Update docs/components/market.rst

2 years ago · bcb25ebcd2
--- a/docs/components/market.rst
+++ b/docs/components/market.rst
@@ -3,3 +3,53 @@
 Market
 ================================


 In the learnware paradigm, there are three key players: *developers*, *users*, and the *market*. 

 * Developers: Typically machine learning experts who create and aim to share or sell their high-performing trained machine learning models. 
 * Users: Require machine learning services but often possess limited data and lack the necessary knowledge and expertise in machine learning. 
 * Market: Acquires top-performing trained models from developers, houses them within the marketplace, and offers services to users by identifying and reusing learnwares to help users with their current tasks. 

 This process can be broken down into two main stages.

 Submitting Stage
 ---------------------

 During the *submitting stage*, developers can voluntarily submit their trained models to the learnware market. The market will then implement a quality assurance mechanism, such as performance validation, to determine if a submitted model is suitable for acceptance. In a learnware market with millions of models, identifying potentially helpful models for a new user is a challenge.

 Requiring users to submit their own data to the market for model testing is impractical, time-consuming, and costly, as it could lead to data leakage.
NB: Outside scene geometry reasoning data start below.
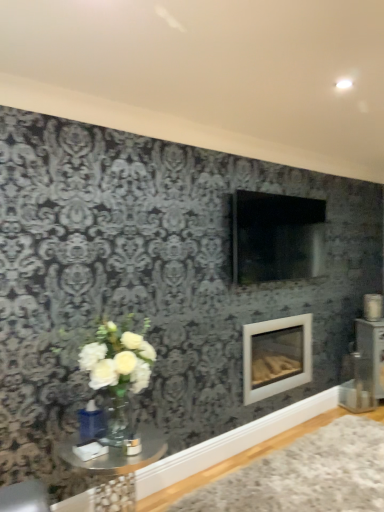 Question: Is clear glass table at lower left in contact with white plush rug at lower right?

Choices:
 (A) yes
 (B) no

Answer: (B)

Question: From a real-world perspective, is clear glass table at lower left on white plush rug at lower right?

Choices:
 (A) no
 (B) yes

Answer: (B)

Question: Can you confirm if clear glass table at lower left is wider than white plush rug at lower right?

Choices:
 (A) yes
 (B) no

Answer: (B)

Question: Is clear glass table at lower left taller than white plush rug at lower right?

Choices:
 (A) yes
 (B) no

Answer: (A)

Question: Is clear glass table at lower left completely or partially outside of white plush rug at lower right?

Choices:
 (A) no
 (B) yes

Answer: (B)

Question: Is clear glass table at lower left positioned with its back to white plush rug at lower right?

Choices:
 (A) yes
 (B) no

Answer: (B)

Question: Is white plush rug at lower right smaller than clear glass table at lower left?

Choices:
 (A) no
 (B) yes

Answer: (B)

Question: Are white plush rug at lower right and clear glass table at lower left far apart?

Choices:
 (A) yes
 (B) no

Answer: (B)

Question: Can you see white plush rug at lower right touching clear glass table at lower left?

Choices:
 (A) no
 (B) yes

Answer: (A)

Question: Could you tell me if white plush rug at lower right is turned towards clear glass table at lower left?

Choices:
 (A) yes
 (B) no

Answer: (B)

Question: From a real-world perspective, is white plush rug at lower right over clear glass table at lower left?

Choices:
 (A) yes
 (B) no

Answer: (B)

Question: Does white plush rug at lower right have a greater height compared to clear glass table at lower left?

Choices:
 (A) no
 (B) yes

Answer: (A)

Question: Considering the relative sizes of white glossy fireplace at center and clear glass table at lower left in the image provided, is white glossy fireplace at center thinner than clear glass table at lower left?

Choices:
 (A) no
 (B) yes

Answer: (B)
Straightforward approaches, such as measuring the similarity between user data and the original training data of models, are also infeasible due to privacy and proprietary concerns. Our design operates under the constraint that the learnware market has no access to the original training data from developers or users. Furthermore, it assumes that users have limited knowledge of the models available in the market.

 The solution's crux lies in the *specification*, which is central to the learnware proposal. Once a submitted model is accepted by the learnware market, it is assigned a specification, which conveys the model's specialty and utility without revealing its original training data. For simplicity, consider models as functions that map input domain :math:`\mathcal{X}` to output domain :math:`\mathcal{Y}` with respect to objective 'obj.' These models exist in a functional space :math:`\mathcal{F}: \mathcal{X} \mapsto \mathcal{Y}` with respect to 'obj.' Each model has a specification, and all specifications form a specification space, where those for models that serve similar tasks are situated closely.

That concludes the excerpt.